Если бы Гриша был сторонним наблюдателем, он бы это отметил. Но все происходящее слишком касалось его, холодной логике не было места, он способен был, думать лишь о том, что остается всего только один завтрашний день, и как он сложится — неизвестно, и, быть может, сегодняшнее свидание было последним, и нового никогда больше не будет…
От этой мысли сделалось не по себе, потом стала сильно болеть голова, он подумал, что перегрелся.
Но он напрасно испугался за завтрашний день. О нем-то еще можно было не тревожиться…
Бабушка с внуком дошли до конца аллеи и вернулись обратно, она села на скамейку, малыш забрался с ногами и стоял, перевалившись через решетчатую спинку, глядя на поблекшую траву, усыпанную листьями, и сжимая в ручонке ниточку от шарика. Ветер рвал шарик у него из рук.
Родионов и Гриша сели на скамейку напротив. Владимир Иванович глядел на шарик, курил и пытался как-то направить мысли, но они перескакивали с предмета на предмет, и он все никак не мог понять, о чем ему еще говорить с Гришей.
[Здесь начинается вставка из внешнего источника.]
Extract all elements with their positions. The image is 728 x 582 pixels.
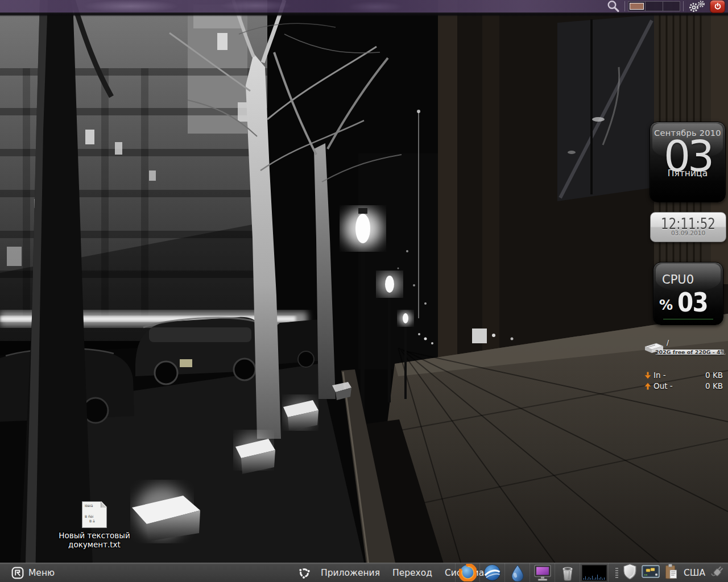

История оказалась самой банальной, каких сотни; такая же история может щелкнуть по лбу и собственного сына, да и вообще всякого идеалиста, которого по-доброму не предостерегли при подходе к тому возрасту, с которого начинается активная жизнь…
Вот какой случай…
И ведь не спросишь даже у него — неужто в двадцать три года эта красавица у него первая?
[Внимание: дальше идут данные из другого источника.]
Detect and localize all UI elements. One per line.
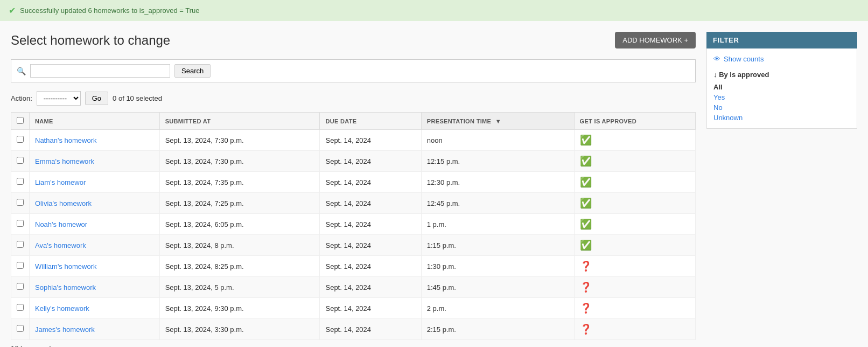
homework-link[interactable]: Kelly's homework bbox=[35, 304, 89, 313]
table-row: Sophia's homework Sept. 13, 2024, 5 p.m.… bbox=[11, 277, 696, 298]
table-row: Nathan's homework Sept. 13, 2024, 7:30 p… bbox=[11, 130, 696, 151]
unknown-icon: ❓ bbox=[580, 261, 592, 272]
go-button[interactable]: Go bbox=[85, 92, 108, 105]
row-checkbox[interactable] bbox=[17, 304, 24, 311]
row-submitted-at: Sept. 13, 2024, 9:30 p.m. bbox=[159, 298, 320, 319]
table-row: Liam's homewor Sept. 13, 2024, 7:35 p.m.… bbox=[11, 172, 696, 193]
row-name: William's homework bbox=[30, 256, 160, 277]
col-submitted-at[interactable]: SUBMITTED AT bbox=[159, 113, 320, 130]
col-due-date[interactable]: DUE DATE bbox=[320, 113, 421, 130]
col-name[interactable]: NAME bbox=[30, 113, 160, 130]
row-presentation-time: 1:45 p.m. bbox=[421, 277, 574, 298]
approved-icon: ✅ bbox=[580, 156, 592, 166]
search-button[interactable]: Search bbox=[174, 64, 211, 78]
page-title: Select homework to change bbox=[11, 33, 170, 48]
approved-icon: ✅ bbox=[580, 135, 592, 145]
row-name: Noah's homewor bbox=[30, 214, 160, 235]
filter-option-link[interactable]: No bbox=[713, 103, 723, 112]
success-icon: ✔ bbox=[9, 5, 16, 16]
row-name: Nathan's homework bbox=[30, 130, 160, 151]
filter-body: 👁 Show counts ↓ By is approved AllYesNoU… bbox=[706, 48, 857, 129]
filter-option-link[interactable]: Yes bbox=[713, 93, 725, 101]
row-checkbox[interactable] bbox=[17, 157, 24, 164]
filter-option-link[interactable]: Unknown bbox=[713, 114, 743, 122]
success-message: Successfully updated 6 homeworks to is_a… bbox=[20, 6, 200, 15]
row-due-date: Sept. 14, 2024 bbox=[320, 172, 421, 193]
table-row: Ava's homework Sept. 13, 2024, 8 p.m. Se… bbox=[11, 235, 696, 256]
search-input[interactable] bbox=[30, 64, 170, 78]
row-due-date: Sept. 14, 2024 bbox=[320, 151, 421, 172]
row-checkbox[interactable] bbox=[17, 136, 24, 143]
row-submitted-at: Sept. 13, 2024, 7:30 p.m. bbox=[159, 130, 320, 151]
row-name: James's homework bbox=[30, 319, 160, 340]
row-checkbox[interactable] bbox=[17, 325, 24, 332]
row-checkbox-cell bbox=[11, 130, 30, 151]
approved-icon: ✅ bbox=[580, 219, 592, 230]
row-due-date: Sept. 14, 2024 bbox=[320, 214, 421, 235]
filter-option: Yes bbox=[713, 93, 850, 101]
row-presentation-time: 1:15 p.m. bbox=[421, 235, 574, 256]
select-all-checkbox[interactable] bbox=[17, 117, 24, 124]
filter-option: All bbox=[713, 83, 850, 91]
selected-count: 0 of 10 selected bbox=[113, 94, 162, 102]
row-checkbox-cell bbox=[11, 235, 30, 256]
add-homework-button[interactable]: ADD HOMEWORK + bbox=[615, 32, 696, 48]
homework-link[interactable]: Liam's homewor bbox=[35, 178, 86, 186]
row-checkbox[interactable] bbox=[17, 283, 24, 290]
filter-by-approved-label: By is approved bbox=[719, 71, 769, 79]
row-submitted-at: Sept. 13, 2024, 7:30 p.m. bbox=[159, 151, 320, 172]
homework-link[interactable]: Emma's homework bbox=[35, 157, 94, 165]
filter-header: FILTER bbox=[706, 32, 857, 48]
table-row: James's homework Sept. 13, 2024, 3:30 p.… bbox=[11, 319, 696, 340]
row-due-date: Sept. 14, 2024 bbox=[320, 277, 421, 298]
search-icon: 🔍 bbox=[17, 67, 26, 75]
row-approved: ✅ bbox=[574, 151, 695, 172]
row-name: Kelly's homework bbox=[30, 298, 160, 319]
homework-link[interactable]: James's homework bbox=[35, 325, 95, 334]
row-presentation-time: 2 p.m. bbox=[421, 298, 574, 319]
select-all-header bbox=[11, 113, 30, 130]
row-due-date: Sept. 14, 2024 bbox=[320, 319, 421, 340]
row-submitted-at: Sept. 13, 2024, 6:05 p.m. bbox=[159, 214, 320, 235]
homework-link[interactable]: Ava's homework bbox=[35, 241, 86, 249]
show-counts-link[interactable]: 👁 Show counts bbox=[713, 55, 850, 63]
filter-option-link[interactable]: All bbox=[713, 83, 723, 91]
row-due-date: Sept. 14, 2024 bbox=[320, 235, 421, 256]
row-checkbox-cell bbox=[11, 298, 30, 319]
row-submitted-at: Sept. 13, 2024, 3:30 p.m. bbox=[159, 319, 320, 340]
row-due-date: Sept. 14, 2024 bbox=[320, 298, 421, 319]
approved-icon: ✅ bbox=[580, 240, 592, 251]
table-row: Kelly's homework Sept. 13, 2024, 9:30 p.… bbox=[11, 298, 696, 319]
filter-section-title: ↓ By is approved bbox=[713, 71, 850, 79]
row-checkbox[interactable] bbox=[17, 199, 24, 206]
row-submitted-at: Sept. 13, 2024, 7:35 p.m. bbox=[159, 172, 320, 193]
row-approved: ❓ bbox=[574, 298, 695, 319]
main-container: Select homework to change ADD HOMEWORK +… bbox=[0, 21, 868, 347]
unknown-icon: ❓ bbox=[580, 303, 592, 314]
data-table: NAME SUBMITTED AT DUE DATE PRESENTATION … bbox=[11, 112, 696, 340]
row-approved: ✅ bbox=[574, 172, 695, 193]
action-label: Action: bbox=[11, 94, 32, 102]
row-name: Liam's homewor bbox=[30, 172, 160, 193]
row-presentation-time: 1 p.m. bbox=[421, 214, 574, 235]
filter-option: No bbox=[713, 103, 850, 112]
row-presentation-time: 12:45 p.m. bbox=[421, 193, 574, 214]
homework-link[interactable]: William's homework bbox=[35, 262, 96, 270]
row-name: Emma's homework bbox=[30, 151, 160, 172]
row-checkbox[interactable] bbox=[17, 241, 24, 248]
table-row: Noah's homewor Sept. 13, 2024, 6:05 p.m.… bbox=[11, 214, 696, 235]
homework-link[interactable]: Olivia's homework bbox=[35, 199, 92, 207]
homework-link[interactable]: Noah's homewor bbox=[35, 220, 87, 228]
row-checkbox[interactable] bbox=[17, 262, 24, 269]
row-checkbox[interactable] bbox=[17, 178, 24, 185]
row-due-date: Sept. 14, 2024 bbox=[320, 130, 421, 151]
page-header: Select homework to change ADD HOMEWORK + bbox=[11, 32, 696, 48]
eye-icon: 👁 bbox=[713, 55, 720, 63]
approved-icon: ✅ bbox=[580, 177, 592, 188]
homework-link[interactable]: Sophia's homework bbox=[35, 283, 96, 292]
homework-link[interactable]: Nathan's homework bbox=[35, 136, 96, 144]
col-presentation-time[interactable]: PRESENTATION TIME ▼ bbox=[421, 113, 574, 130]
action-select[interactable]: ---------- bbox=[37, 91, 81, 106]
row-checkbox[interactable] bbox=[17, 220, 24, 227]
row-approved: ❓ bbox=[574, 256, 695, 277]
Да, в общем, незачем и спрашивать. Пусть не первая, тут дело не в количестве… Ну, допустим, и было что-то наспех…
Ветер гнал над головой клочья облаков, рвал из рук мальчугана воздушный шарик.
Гриша сидел, уставясь на этот же шарик, но видел совсем другое… Он видел Люду, которую никто не очернит в его глазах. И разве есть за что чернить? За то, что она такая, как есть? Разве человек виновен в том, что он таков, каков есть? Виновны преступники. А за любовь нельзя быть в ответе, потому что — любовь.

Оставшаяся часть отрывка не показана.